# What you need to do
Only lines holding the string "Bakuch" are wanted; copy each one from the material.

□ □ □

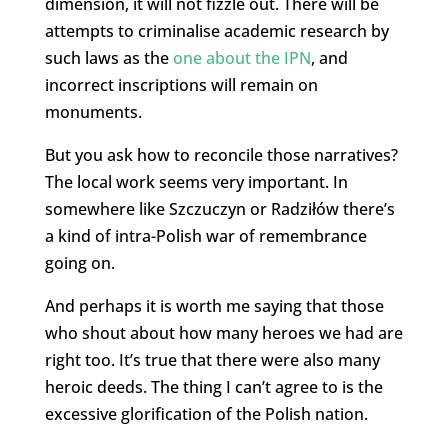
dimension, it will not fizzle out. There will be
attempts to criminalise academic research by
such laws as the
one about the IPN
, and
incorrect inscriptions will remain on
monuments.
But you ask how to reconcile those narratives?
The local work seems very important. In
somewhere like Szczuczyn or Radziłów there’s
a kind of intra-Polish war of remembrance
going on.
And perhaps it is worth me saying that those
who shout about how many heroes we had are
right too. It’s true that there were also many
heroic deeds. The thing I can’t agree to is the
excessive glorification of the Polish nation.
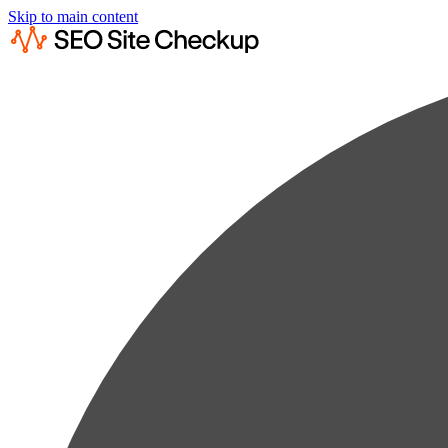
Skip to main content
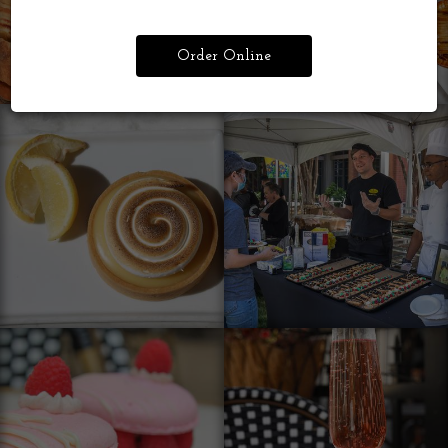
Order Online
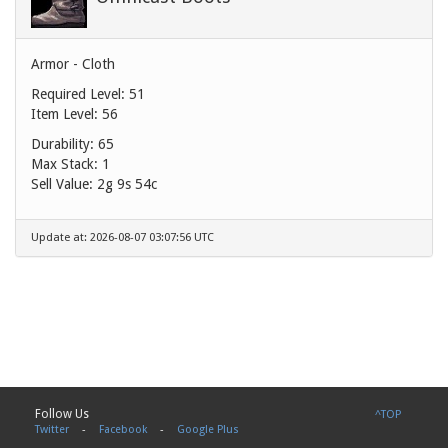
Armor - Cloth
Required Level: 51
Item Level: 56
Durability: 65
Max Stack: 1
Sell Value:
2g 9s 54c
Update at: 2026-08-07 03:07:56 UTC
Follow Us
^TOP
Twitter
-
Facebook
-
Google Plus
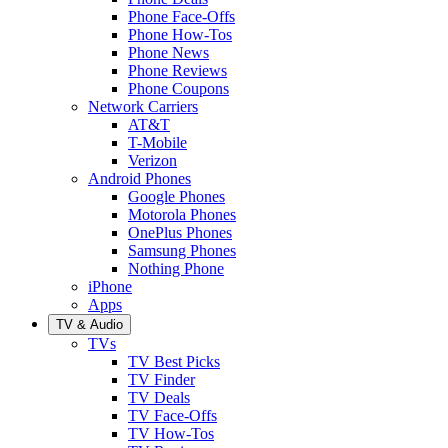
Phone Face-Offs
Phone How-Tos
Phone News
Phone Reviews
Phone Coupons
Network Carriers
AT&T
T-Mobile
Verizon
Android Phones
Google Phones
Motorola Phones
OnePlus Phones
Samsung Phones
Nothing Phone
iPhone
Apps
TV & Audio
TVs
TV Best Picks
TV Finder
TV Deals
TV Face-Offs
TV How-Tos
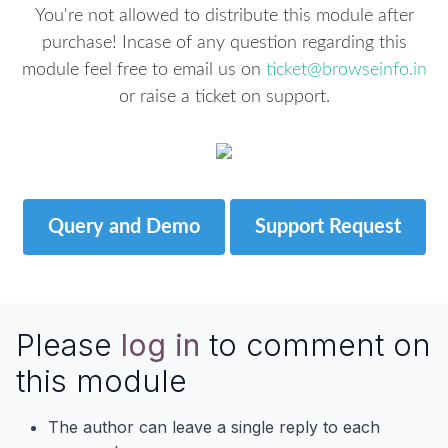
You're not allowed to distribute this module after
purchase! Incase of any question regarding this
module feel free to email us on
ticket@browseinfo.in
or raise a ticket on support.
Query and Demo
Support Request
Please
log in
to comment on
this module
The author can leave a single reply to each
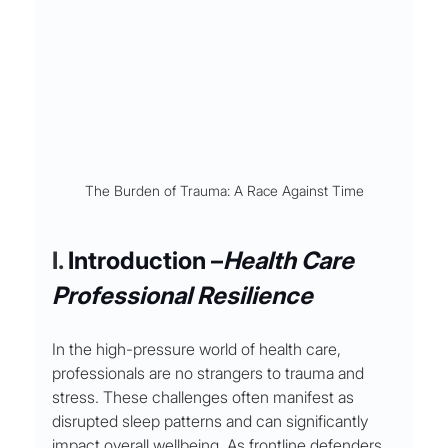
The Burden of Trauma: A Race Against Time
I. 
Introduction 
–
Health Care 
Professional Resilience
In the high-pressure world of health care, 
professionals are no strangers to trauma and 
stress. These challenges often manifest as 
disrupted sleep patterns and can significantly 
impact overall wellbeing. As frontline defenders 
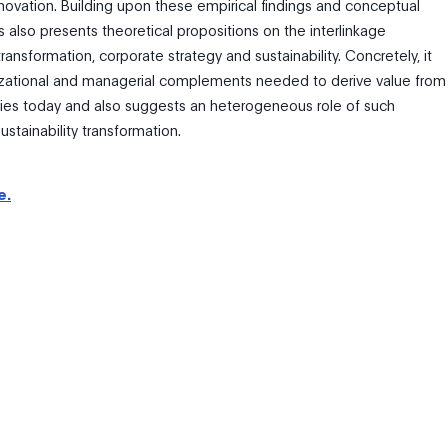
novation. Building upon these empirical findings and conceptual
sis also presents theoretical propositions on the interlinkage
ransformation, corporate strategy and sustainability. Concretely, it
zational and managerial complements needed to derive value from
gies today and also suggests an heterogeneous role of such
ustainability transformation.
e.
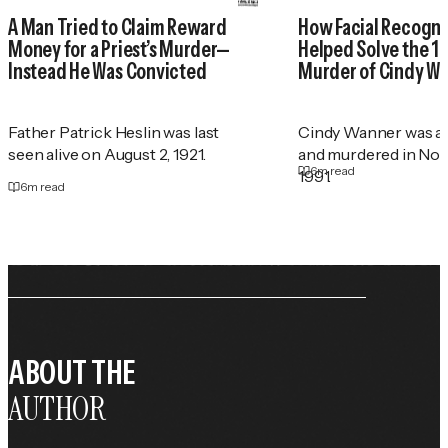
A Man Tried to Claim Reward
How Facial Recogni
Money for a Priest’s Murder—
Helped Solve the 1
Instead He Was Convicted
Murder of Cindy W
Father Patrick Heslin was last
Cindy Wanner was a
seen alive on August 2, 1921.
and murdered in No
6
m read
1991.
6
m read
ABOUT THE
AUTHOR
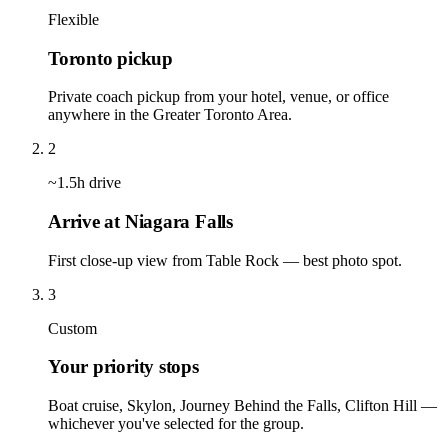
Flexible
Toronto pickup
Private coach pickup from your hotel, venue, or office
anywhere in the Greater Toronto Area.
2
~1.5h drive
Arrive at Niagara Falls
First close-up view from Table Rock — best photo spot.
3
Custom
Your priority stops
Boat cruise, Skylon, Journey Behind the Falls, Clifton Hill —
whichever you've selected for the group.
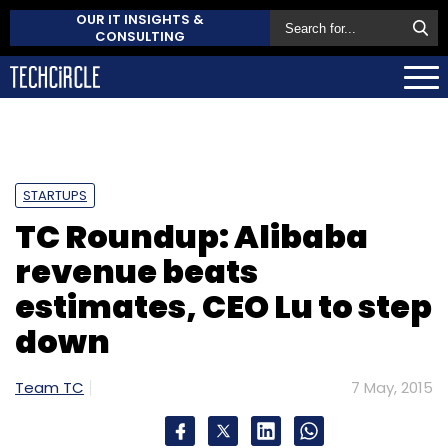
OUR IT INSIGHTS &
CONSULTING
STARTUPS
TC Roundup: Alibaba
revenue beats
estimates, CEO Lu to step
down
Team TC
7 May, 2015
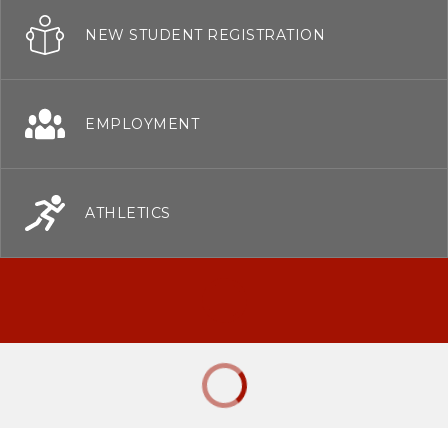
NEW STUDENT REGISTRATION
EMPLOYMENT
ATHLETICS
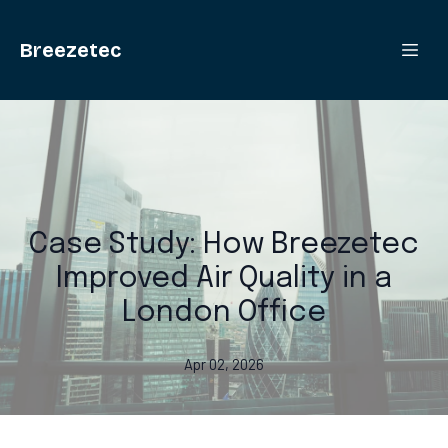
Breezetec
Case Study: How Breezetec
Improved Air Quality in a
London Office
Apr 02, 2026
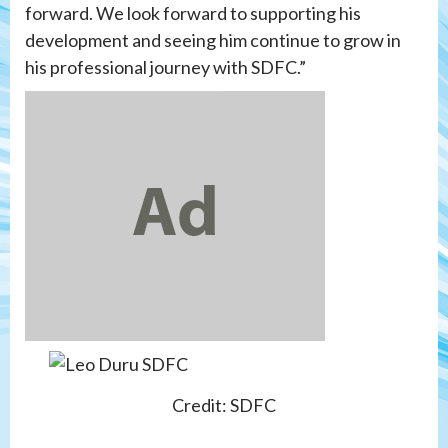
forward. We look forward to supporting his
development and seeing him continue to grow in
his professional journey with SDFC.”
Credit: SDFC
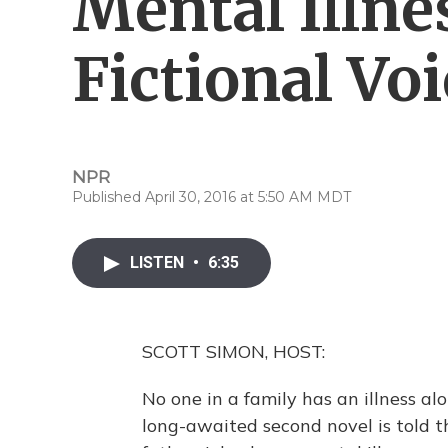
Mental Illne
Fictional Vo
NPR
Published April 30, 2016 at 5:50 AM MDT
LISTEN
•
6:35
SCOTT SIMON, HOST:
No one in a family has an illness al
long-awaited second novel is told th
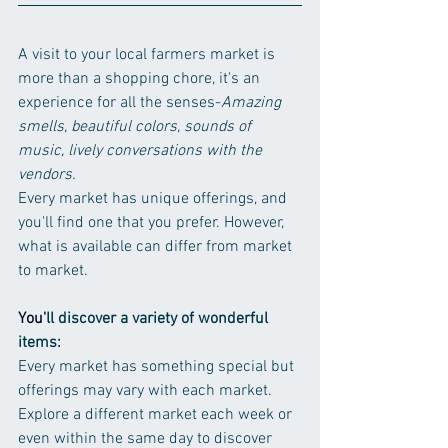
A visit to your local farmers market is 
more than a shopping chore, it's an 
experience for all the senses-
Amazing 
smells, beautiful colors, sounds of 
music, lively conversations with the 
vendors.
Every market has unique offerings, and 
you'll find one that you prefer. However, 
what is available can differ from market 
to market. 
You
'
ll discover a variety of wonderful 
items:
Every market has something special but 
offerings may vary with each market. 
Explore a different market each week or 
even within the same day to discover 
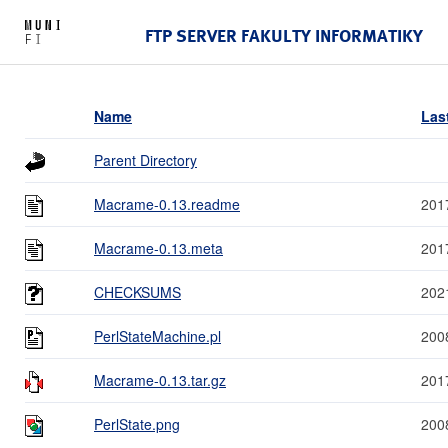
FTP SERVER FAKULTY INFORMATIKY
Name
Las
Parent Directory
Macrame-0.13.readme
201
Macrame-0.13.meta
201
CHECKSUMS
202
PerlStateMachine.pl
200
Macrame-0.13.tar.gz
201
PerlState.png
200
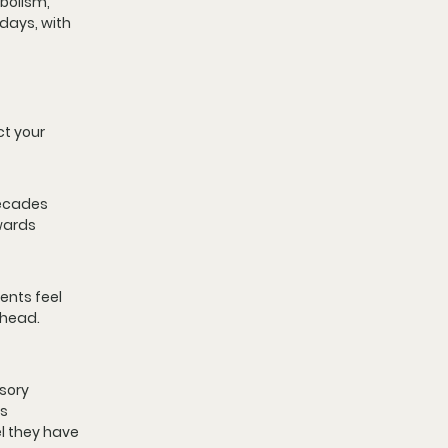
bolism, 
days, with 
t your 
decades 
wards 
ents feel 
ehead. 
sory 
s 
l they have 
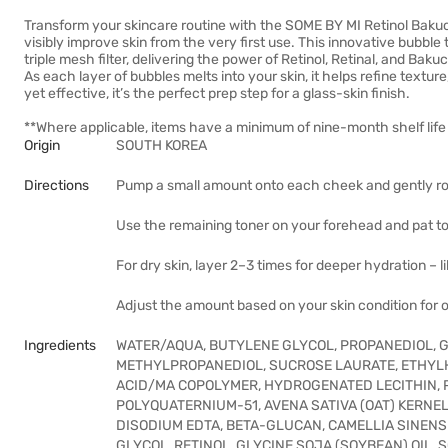
Transform your skincare routine with the SOME BY MI Retinol Bakuch
visibly improve skin from the very first use. This innovative bubble
triple mesh filter, delivering the power of Retinol, Retinal, and Bakuch
As each layer of bubbles melts into your skin, it helps refine texture
yet effective, it’s the perfect prep step for a glass-skin finish.
**Where applicable, items have a minimum of nine-month shelf life 
Origin
SOUTH KOREA
Directions
Pump a small amount onto each cheek and gently rol
Use the remaining toner on your forehead and pat to
For dry skin, layer 2–3 times for deeper hydration – l
Adjust the amount based on your skin condition for 
Ingredients
WATER/AQUA, BUTYLENE GLYCOL, PROPANEDIOL, GL
METHYLPROPANEDIOL, SUCROSE LAURATE, ETHYLH
ACID/MA COPOLYMER, HYDROGENATED LECITHIN, P
POLYQUATERNIUM-51, AVENA SATIVA (OAT) KERNE
DISODIUM EDTA, BETA-GLUCAN, CAMELLIA SINENS
GLYCOL, RETINOL, GLYCINE SOJA (SOYBEAN) OIL,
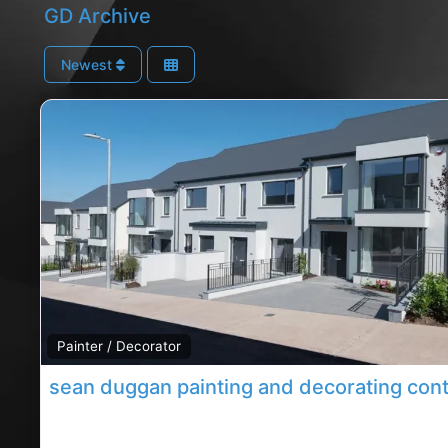
GD Archive
Newest
Painter / Decorator
Carrigaline decorating contractor, Carrigaline rated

□ □ □

# Answer section
Transform your skincare routine with the SOME BY MI Retinol Bakuch
triple mesh filter, delivering the power of Retinol, Retinal, and Bakuch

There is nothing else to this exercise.